Every line of the listing belongs in your answer exactly as written; the images do not.
####################
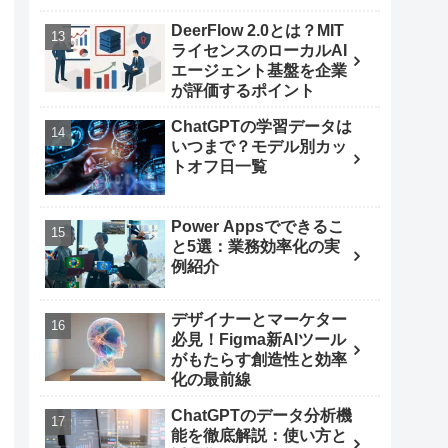
DeerFlow 2.0とは？MIT
ライセンスのローカルAI
エージェント基盤を企業
が評価するポイント
ChatGPTの学習データは
いつまで？モデル別カッ
トオフ日一覧
Power Appsでできるこ
と5選：業務効率化の実
例紹介
デザイナーとマーケター
必見！Figma新AIツール
がもたらす創造性と効率
化の最前線
ChatGPTのデータ分析機
能を徹底解説：使い方と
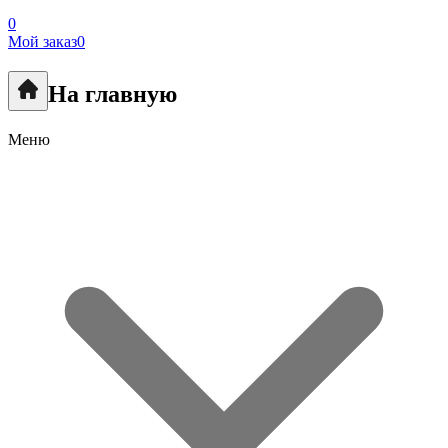
0
Мой заказ
0
На главную
Меню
####################
Answer section:
DeerFlow 2.0とは？MIT
ライセンスのローカルAI
エージェント基盤を企業
が評価するポイント
ChatGPTの学習データは
いつまで？モデル別カッ
トオフ日一覧
Power Appsでできるこ
と5選：業務効率化の実
例紹介
デザイナーとマーケター
必見！Figma新AIツール
がもたらす創造性と効率
化の最前線
ChatGPTのデータ分析機
能を徹底解説：使い方と
0
Мой заказ
0
На главную
Меню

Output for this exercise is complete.